**DIRECTIONS FOR THIS TASK:**
Every line with the string "sont" in it belongs in your answer, so copy them all from the data.

Collected data:
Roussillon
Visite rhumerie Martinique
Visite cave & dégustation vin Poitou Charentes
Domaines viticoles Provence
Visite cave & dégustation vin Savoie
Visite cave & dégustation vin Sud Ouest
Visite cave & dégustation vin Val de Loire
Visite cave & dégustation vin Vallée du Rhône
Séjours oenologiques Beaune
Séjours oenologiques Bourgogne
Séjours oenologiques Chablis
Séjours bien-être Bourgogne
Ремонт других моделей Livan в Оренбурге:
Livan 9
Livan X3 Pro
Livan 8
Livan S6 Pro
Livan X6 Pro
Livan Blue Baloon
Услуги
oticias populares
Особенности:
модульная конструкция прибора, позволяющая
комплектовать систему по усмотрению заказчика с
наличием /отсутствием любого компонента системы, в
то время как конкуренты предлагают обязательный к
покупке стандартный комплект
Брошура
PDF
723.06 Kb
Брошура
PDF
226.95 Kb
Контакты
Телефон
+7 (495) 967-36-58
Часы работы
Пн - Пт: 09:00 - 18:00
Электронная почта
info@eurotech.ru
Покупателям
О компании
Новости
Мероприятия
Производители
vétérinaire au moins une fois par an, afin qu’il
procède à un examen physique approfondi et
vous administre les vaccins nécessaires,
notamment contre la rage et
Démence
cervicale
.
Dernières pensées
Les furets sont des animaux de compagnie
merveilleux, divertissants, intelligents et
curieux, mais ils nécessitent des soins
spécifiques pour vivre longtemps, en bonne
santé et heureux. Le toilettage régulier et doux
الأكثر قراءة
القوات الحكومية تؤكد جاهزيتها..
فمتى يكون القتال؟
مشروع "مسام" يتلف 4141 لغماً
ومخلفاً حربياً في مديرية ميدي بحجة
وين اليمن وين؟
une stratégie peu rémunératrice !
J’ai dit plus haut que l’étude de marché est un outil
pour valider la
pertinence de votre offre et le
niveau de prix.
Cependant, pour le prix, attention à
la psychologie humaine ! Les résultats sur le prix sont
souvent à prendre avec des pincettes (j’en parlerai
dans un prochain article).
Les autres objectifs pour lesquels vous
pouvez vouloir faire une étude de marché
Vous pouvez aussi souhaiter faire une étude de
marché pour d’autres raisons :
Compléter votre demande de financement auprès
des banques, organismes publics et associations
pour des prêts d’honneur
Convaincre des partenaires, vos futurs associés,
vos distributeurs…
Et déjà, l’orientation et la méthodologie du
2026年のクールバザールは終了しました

**RESULT:**
Les furets sont des animaux de compagnie
la psychologie humaine ! Les résultats sur le prix sont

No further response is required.